WORK INSTRUCTIONS: In the copy, include no images. Reproduce the entries exactly.

RECORDS PROVIDED:

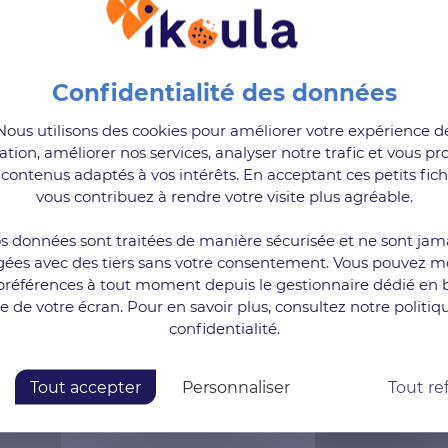
Nous utilisons des cookies pour améliorer votre expérience d
ation, améliorer nos services, analyser notre trafic et vous pr
contenus adaptés à vos intérêts. En acceptant ces petits fich
té et approuvé par nos cli
vous contribuez à rendre votre visite plus agréable.
s données sont traitées de manière sécurisée et ne sont jam
gées avec des tiers sans votre consentement. Vous pouvez mo
préférences à tout moment depuis le gestionnaire dédié en 
te de votre écran. Pour en savoir plus, consultez notre politiq
confidentialité.
Trustpilot est désactivé.
Autoriser
Tout accepter
Personnaliser
Tout re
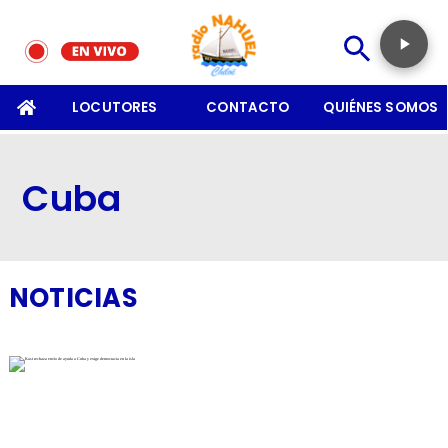
SOMOS
LOCUTORES
CONTACTO
QUIÉNES SOMOS
Cuba
NOTICIAS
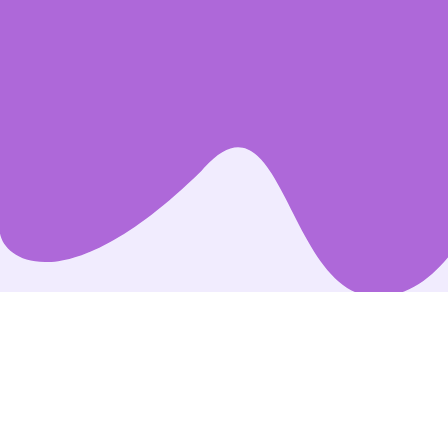
RICETTE AMICHE DELL’INTESTINO
Cerchi ispirazione p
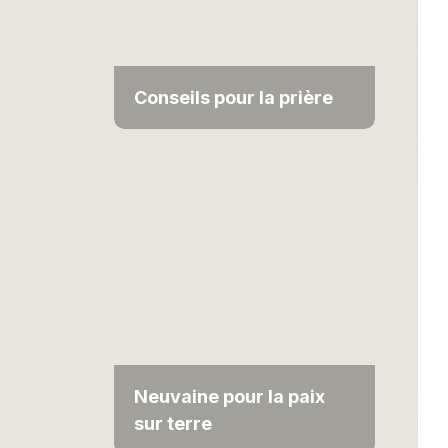
Conseils pour la prière
Neuvaine pour la paix
sur terre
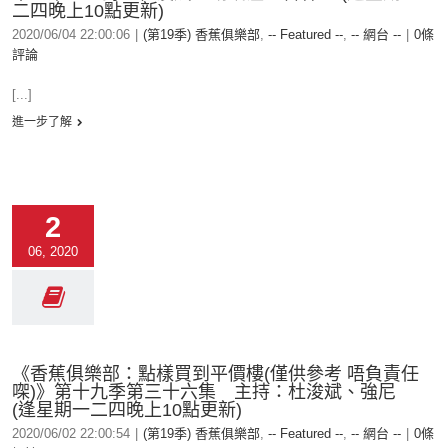
二四晚上10點更新)
2020/06/04 22:00:06
|
(第19季) 香蕉俱樂部
,
-- Featured --
,
-- 網台 --
|
0條
評論
[...]
進一步了解
2
06, 2020
《香蕉俱樂部：點樣買到平價樓(僅供參考 唔負責任
㗎)》第十九季第三十六集 主持：杜浚斌、強尼
(逢星期一二四晚上10點更新)
2020/06/02 22:00:54
|
(第19季) 香蕉俱樂部
,
-- Featured --
,
-- 網台 --
|
0條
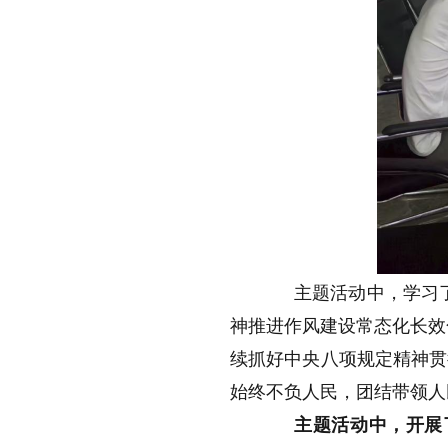
主题活动中，学习
神
推进作风建设常态化长效
续抓好中央八项规定精神贯
始终不负人民，团结带领人
主题活动中，
开展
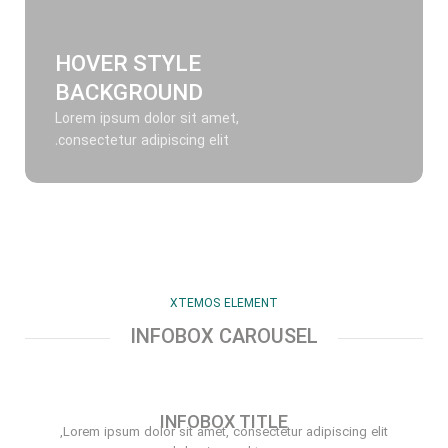
HOVER STYLE
BACKGROUND
Lorem ipsum dolor sit amet,
consectetur adipiscing elit.
XTEMOS ELEMENT
INFOBOX CAROUSEL
INFOBOX TITLE
Lorem ipsum dolor sit amet, consectetur adipiscing elit,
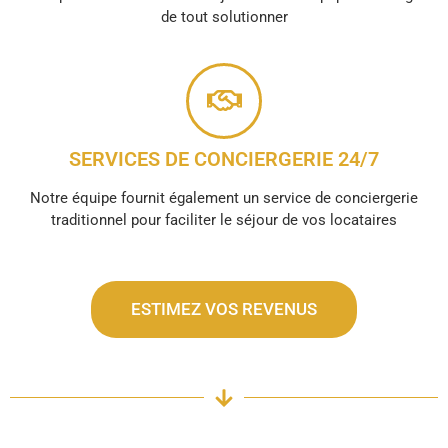
de tout solutionner
SERVICES DE CONCIERGERIE 24/7
Notre équipe fournit également un service de conciergerie
traditionnel pour faciliter le séjour de vos locataires
ESTIMEZ VOS REVENUS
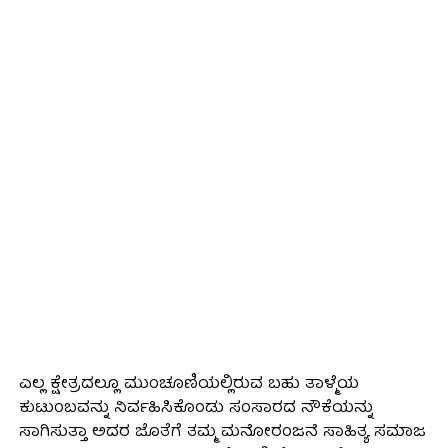
ಎಲ್ಲ ಕ್ಷೇತ್ರದಲ್ಲೂ ಮುಂಚೂಣಿಯಲ್ಲಿರುವ ಬಹು ತಾಳ್ಮೆಯ
ಕುಟುಂಬವನ್ನು ನಿರ್ವಹಿಸಿಕೊಂಡು ಸಂಸಾರದ ನೌಕೆಯನ್ನು
ಸಾಗಿಸುತ್ತಾ ಅದರ ಜೊತೆಗೆ ತಮ್ಮ ಮನೋರಂಜನೆ ಸಾಹಿತ್ಯ ಸಮಾಜ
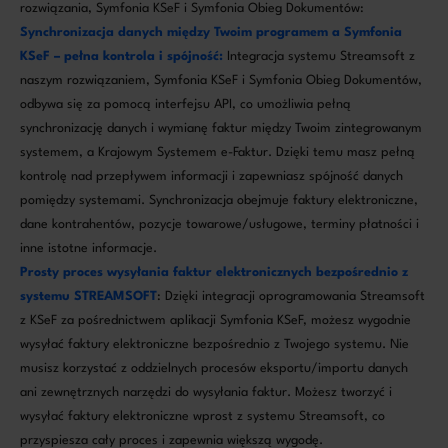
rozwiązania, Symfonia KSeF i Symfonia Obieg Dokumentów:
Synchronizacja danych między Twoim programem a Symfonia
KSeF – pełna kontrola i spójność:
Integracja systemu Streamsoft z
naszym rozwiązaniem, Symfonia KSeF i Symfonia Obieg Dokumentów,
odbywa się za pomocą interfejsu API, co umożliwia pełną
synchronizację danych i wymianę faktur między Twoim zintegrowanym
systemem, a Krajowym Systemem e-Faktur. Dzięki temu masz pełną
kontrolę nad przepływem informacji i zapewniasz spójność danych
pomiędzy systemami. Synchronizacja obejmuje faktury elektroniczne,
dane kontrahentów, pozycje towarowe/usługowe, terminy płatności i
inne istotne informacje.
Prosty proces wysyłania faktur elektronicznych bezpośrednio z
systemu STREAMSOFT
: Dzięki integracji oprogramowania Streamsoft
z KSeF za pośrednictwem aplikacji Symfonia KSeF, możesz wygodnie
wysyłać faktury elektroniczne bezpośrednio z Twojego systemu. Nie
musisz korzystać z oddzielnych procesów eksportu/importu danych
ani zewnętrznych narzędzi do wysyłania faktur. Możesz tworzyć i
wysyłać faktury elektroniczne wprost z systemu Streamsoft, co
przyspiesza cały proces i zapewnia większą wygodę.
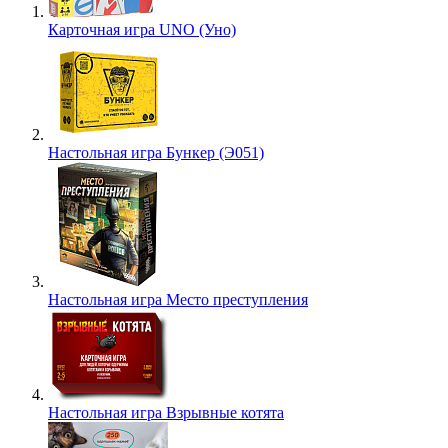
Карточная игра UNO (Уно)
Настольная игра Бункер (Э051)
Настольная игра Место преступления
Настольная игра Взрывные котята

RESPONSE TO THE EXERCISE:
Nous utilisons des cookies pour améliorer votre expérience d
ation, améliorer nos services, analyser notre trafic et vous pr
contenus adaptés à vos intérêts. En acceptant ces petits fich
té et approuvé par nos cli
vous contribuez à rendre votre visite plus agréable.
s données sont traitées de manière sécurisée et ne sont jam
gées avec des tiers sans votre consentement. Vous pouvez mo
préférences à tout moment depuis le gestionnaire dédié en 
te de votre écran. Pour en savoir plus, consultez notre politiq
confidentialité.
Trustpilot est désactivé.
Autoriser
Tout accepter
Personnaliser
Tout re
SOMOS
LOCUTORES
CONTACTO
QUIÉNES SOMOS
Cuba
NOTICIAS
RICETTE AMICHE DELL’INTESTINO
Cerchi ispirazione p
Conseils pour la prière
Neuvaine pour la paix
sur terre
二四晚上10點更新)
2020/06/04 22:00:06
|
(第19季) 香蕉俱樂部
,
-- Featured --
,
-- 網台 --
|
0條
評論
[...]
進一步了解
2
06, 2020
《香蕉俱樂部：點樣買到平價樓(僅供參考 唔負責任
㗎)》第十九季第三十六集 主持：杜浚斌、強尼
(逢星期一二四晚上10點更新)
2020/06/02 22:00:54
|
(第19季) 香蕉俱樂部
,
-- Featured --
,
-- 網台 --
|
0條
主题活动中，学习
神
推进作风建设常态化长效
续抓好中央八项规定精神贯
始终不负人民，团结带领人
主题活动中，
开展
HOVER STYLE
BACKGROUND
Lorem ipsum dolor sit amet,
consectetur adipiscing elit.
XTEMOS ELEMENT
INFOBOX CAROUSEL
INFOBOX TITLE
Lorem ipsum dolor sit amet, consectetur adipiscing elit,
de tout solutionner
SERVICES DE CONCIERGERIE 24/7
Notre équipe fournit également un service de conciergerie
traditionnel pour faciliter le séjour de vos locataires
ESTIMEZ VOS REVENUS
ಎಲ್ಲ ಕ್ಷೇತ್ರದಲ್ಲೂ ಮುಂಚೂಣಿಯಲ್ಲಿರುವ ಬಹು ತಾಳ್ಮೆಯ
ಕುಟುಂಬವನ್ನು ನಿರ್ವಹಿಸಿಕೊಂಡು ಸಂಸಾರದ ನೌಕೆಯನ್ನು
ಸಾಗಿಸುತ್ತಾ ಅದರ ಜೊತೆಗೆ ತಮ್ಮ ಮನೋರಂಜನೆ ಸಾಹಿತ್ಯ ಸಮಾಜ
rozwiązania, Symfonia KSeF i Symfonia Obieg Dokumentów:
Synchronizacja danych między Twoim programem a Symfonia
KSeF – pełna kontrola i spójność:
Integracja systemu Streamsoft z
naszym rozwiązaniem, Symfonia KSeF i Symfonia Obieg Dokumentów,
odbywa się za pomocą interfejsu API, co umożliwia pełną
synchronizację danych i wymianę faktur między Twoim zintegrowanym
systemem, a Krajowym Systemem e-Faktur. Dzięki temu masz pełną
kontrolę nad przepływem informacji i zapewniasz spójność danych
pomiędzy systemami. Synchronizacja obejmuje faktury elektroniczne,
dane kontrahentów, pozycje towarowe/usługowe, terminy płatności i
inne istotne informacje.
Prosty proces wysyłania faktur elektronicznych bezpośrednio z
systemu STREAMSOFT
: Dzięki integracji oprogramowania Streamsoft
z KSeF za pośrednictwem aplikacji Symfonia KSeF, możesz wygodnie
wysyłać faktury elektroniczne bezpośrednio z Twojego systemu. Nie
musisz korzystać z oddzielnych procesów eksportu/importu danych
ani zewnętrznych narzędzi do wysyłania faktur. Możesz tworzyć i
wysyłać faktury elektroniczne wprost z systemu Streamsoft, co
przyspiesza cały proces i zapewnia większą wygodę.
Карточная игра UNO (Уно)
Настольная игра Бункер (Э051)
Настольная игра Место преступления
Настольная игра Взрывные котята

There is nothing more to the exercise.